La venta de armas de EEUU a Taiwán obedece a lo estipulado en la denominada Acta de Relaciones con Taiwán, documento aprobado por el Congreso de EEUU a finales de marzo de 1979, como producto de la mentalidad de la Guerra Fría. Hasta la fecha, el Gobierno de EEUU no sólo no ha reducido sus ventas de armas a Taiwán gradualmente en un período de tiempo hasta llegar al acuerdo final del compromiso, sino que, por el contrario, demuestra cada vez más una actitud grosera.

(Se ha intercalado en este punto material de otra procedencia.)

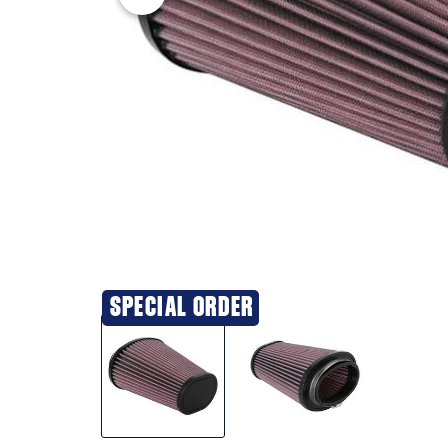
SPECIAL ORDER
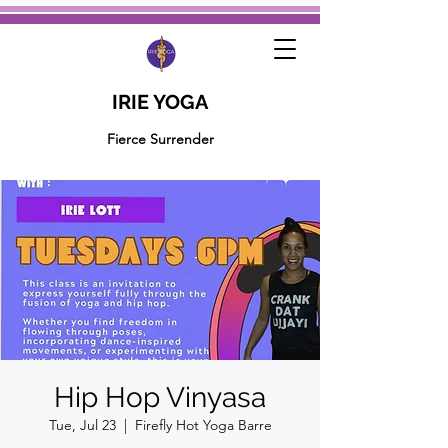
IRIE YOGA
Fierce Surrender
Hip Hop Vinyasa
Tue, Jul 23
  |  
Firefly Hot Yoga Barre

Como es sabido de todos, las relaciones a través del estrecho de Taiwán han mejorado y se han desarrollado perceptiblemente en tiempos recientes, pero las acciones perentorias e indignantes del Gobierno de EEUU han dañado las relaciones. Estados Unidos no hace más que establecer una línea divisoria ideológica e intenta por todos los medios posibles contener el desarrollo y progreso de China.
Actualmente, la globalización económica está en pleno apogeo y se sigue consolidando la interrelación de intereses de China y EEUU. El Gobierno estadounidense, sin embargo, sucumbe a la camisa de fuerza de la Guerra Fría y la presión comercial de su aparato militar, pasando por alto el panorama general de las relaciones chino-estadounidenses, y toma la decisión de vender armas a Taiwán. Así se acoge a una estrategia triste y miope, que interfiere seriamente con los lazos chino-estadounidenses y de seguro tendrá un impacto grave y negativo para las numerosas y cruciales áreas de intercambios y cooperación bilaterales.
El Gobierno de EEUU se ha empeñado a fondo en mostrar su actitud de “cambio” en el último año, en una serie de problemas globales importantes, pero su venta de armas a Taiwán marcha en dirección contraria a esos gestos o al acercamiento. Mientras reafirma su respeto por la soberanía y la integridad territoriales de China, el Gobierno de EEUU de hecho está enviando una señal incorrecta con su venta de armas a Taiwán. Mientras pregona a los cuatro vientos su respaldo al desarrollo pacífico de las relaciones a través del estrecho, lo que hace en realidad es dar pie a una nueva noción de inestabilidad en el área del estrecho de Taiwán.
Entonces ¿no son todos los pasos de EEUU típicos de la hipocresía moral?
Debido al daño grave que la venta de armas de EEUU a Taiwán ha infligido a las relaciones chino-estaounidenses, como bien anunció el ministerio de Relaciones Exteriores chino, China ha decidido posponer parte de los programas de intercambio entre militares de ambas partes, así como las consultas de nivel vice-ministerial sobre seguridad estratégica, control de armamentos y no proliferación, entre otros. China también impondrá sanciones a las compañías de EEUU que participan en las ventas de armas a Taiwán.
“Será inevitable que la cooperación entre China y EEUU sobre problemas internacionales y regionales importantes se vea también afectada”, añadió la cancillería china en su protesta oficial ante EEUU.
El Gobierno de EEUU debe tener una comprensión clara y definitiva de la situación y revocar la decisión errónea sobre la venta de armas cuanto antes. Estados Unidos dañaría aún más las relaciones bilaterales y minaría la causa de la paz mundial, además de que pagaría eventualmente por su fatídica decisión, de seguir aferrándose obstinadamente a su mentalidad de Guerra Fría, para detrimento de los intereses fundamentales y principales preocupaciones de China.